Now you have recent commits in the main
branch and the historical commits in the project-history/main
branch, but they're disconnected, so your git tooling (and IDEs) still won't see the "historical" commits.
To connect the two repositories, we're going to use the fact that the "Add support for EF Core global conversions"
commit appears in both trees. We essentially "replace" the main
version of the commit (92305a9
) with the history
version of the commit (590f4d3
). By doing that the two trees will become connected, and all our existing git
tools will work as we would like!
To do the replacements, and combine the branches you need to run git replace <main-id> <historical-id>
git replace 92305a9 590f4d3
After running this command, the repository now looks something like this:
All our usual git
commands (and IDEs) will think that the parent of 92305a9
points to a commit from the project-history repository, for example git log --oneline
:
546774e (HEAD -> main, origin/main, origin/HEAD) Bump version to beta06
0541428 Add "#pragma warning disable 1591" to generated code
92305a9 (replaced) Add support for EF Core global conversions
5242f13 Add support for NewId package (#52)
b0eb121 fixes #44
9de5ea0 (tag: v1.0.0-beta05) Merge pull request #42 from andrewlock/single-package-attempt-2
f101d65 Remove unneccessary constant
...
Note that
- The first commits in
main
have the same commit IDs.git replace
hasn't changed these. This isn't a rebase. - The commit that was replaced has the same commit ID (from
main
), but is marked as(replaced)
. - All subsequent parent commits from the historical repo are there, with their original commit IDs!

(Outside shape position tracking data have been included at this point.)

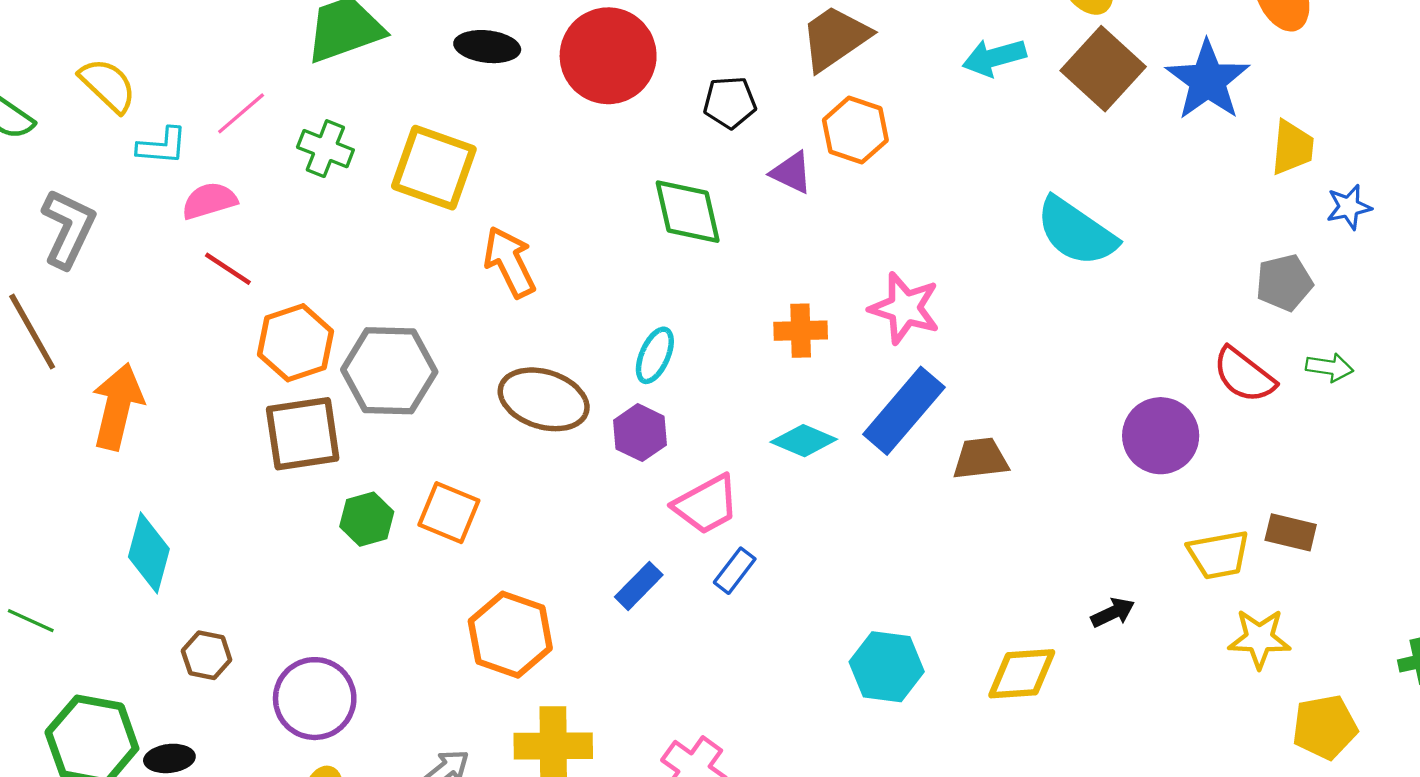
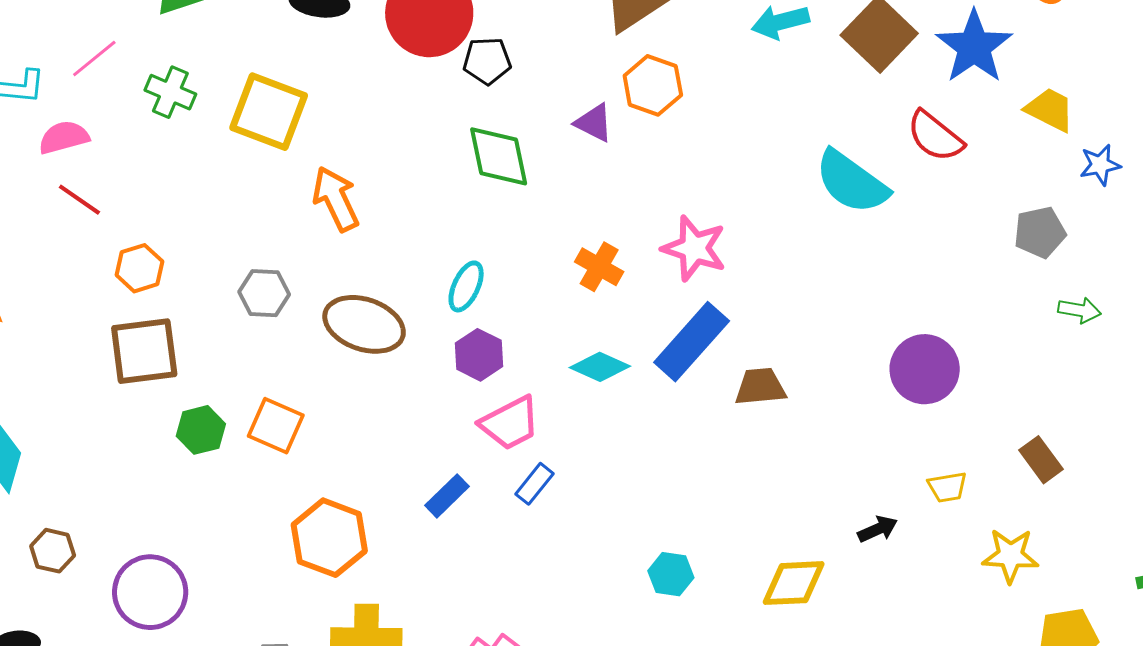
black pentagon: (730, 102) -> (487, 61), moved
yellow trapezoid: (1292, 147) -> (1050, 110), turned -70
orange cross: (801, 331) -> (599, 267), turned 30
orange hexagon: (296, 343) -> (139, 268), size x0.7
gray hexagon: (389, 371) -> (264, 293), moved, size x0.6
red semicircle: (1244, 375) -> (935, 136), moved
purple hexagon: (640, 433) -> (479, 355), moved
brown rectangle: (1291, 532) -> (1041, 460), turned 39
yellow trapezoid: (1219, 555) -> (947, 487), moved, size x0.7
cyan hexagon: (887, 667) -> (671, 574), size x0.7

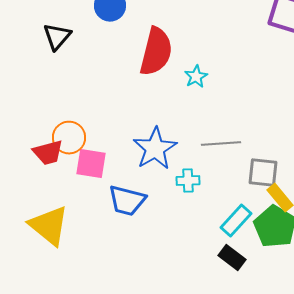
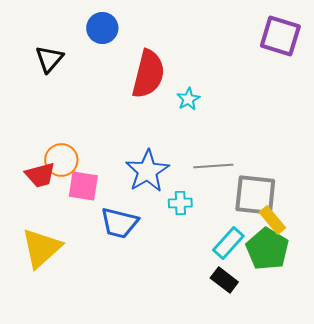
gray square: (263, 173) -> (255, 195), size x1.4
yellow triangle: (49, 226) -> (41, 248), turned 39

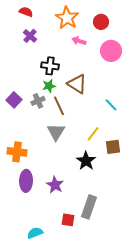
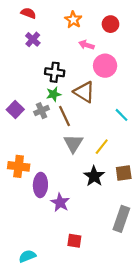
orange star: (67, 18) -> (73, 20), size x0.7
pink circle: (111, 51) -> (105, 66), moved
gray triangle: (56, 132) -> (73, 143), moved
brown square: (113, 147) -> (124, 173), moved
purple ellipse: (26, 181) -> (40, 185), moved
gray rectangle: (89, 207) -> (121, 219), moved
cyan semicircle: (35, 233) -> (27, 256), moved

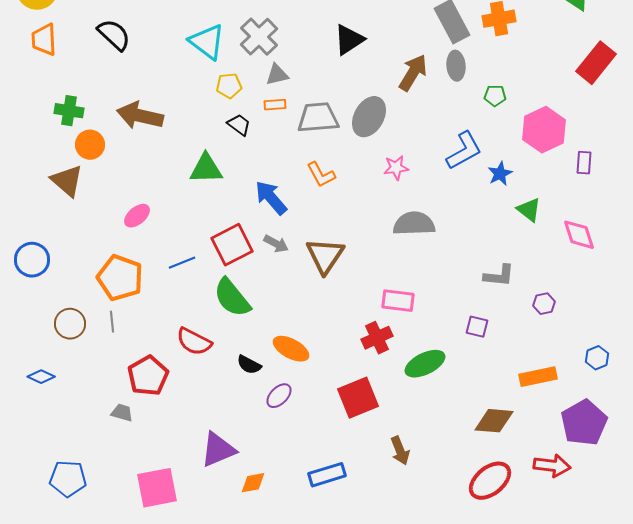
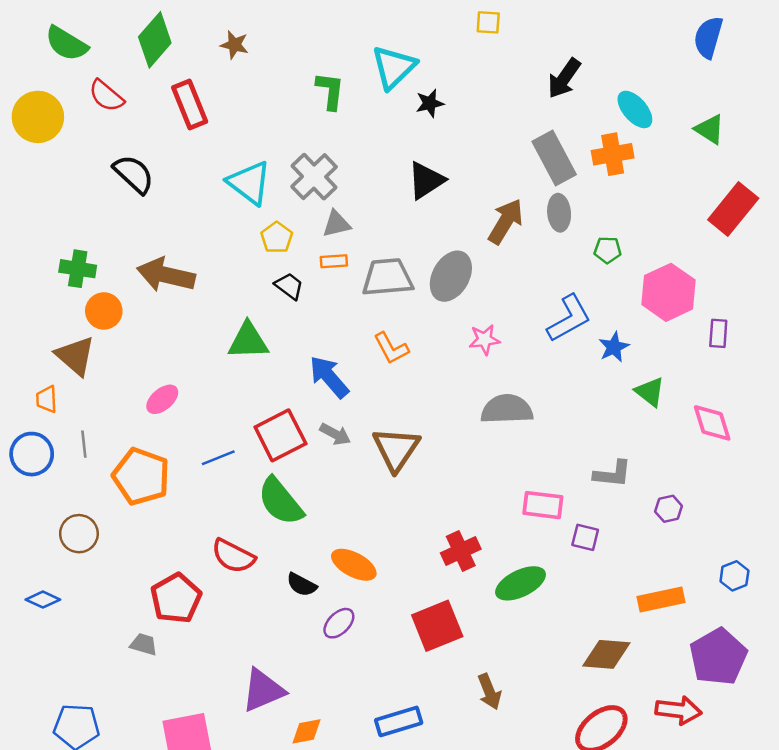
orange trapezoid: (44, 40) -> (47, 399), moved, size x0.7
yellow pentagon: (229, 86) -> (277, 238), turned -30
pink rectangle: (398, 301) -> (543, 505), moved
gray line: (112, 322) -> (84, 444), moved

After doing what you need to do, you can revert all of these changes by running:
# Delete the replacement reference
git replace -d 92305a9
# Delete the history branch
git branch -d history
# Remove the remote repository
git remote remove project-history
Now you'll be back to a nice small repository again!
Summary
In this post I explored a use-case for the git replace
command. If you have a very large repository, at some point you might find it useful to "archive" the history, by pushing it to a separate git repo, and creating a "compacted" repo for future development. The downside to this approach is it makes running commands like git blame
or git log
problematic. You can work around this limitation by using git replace
to graft one commit tree onto another.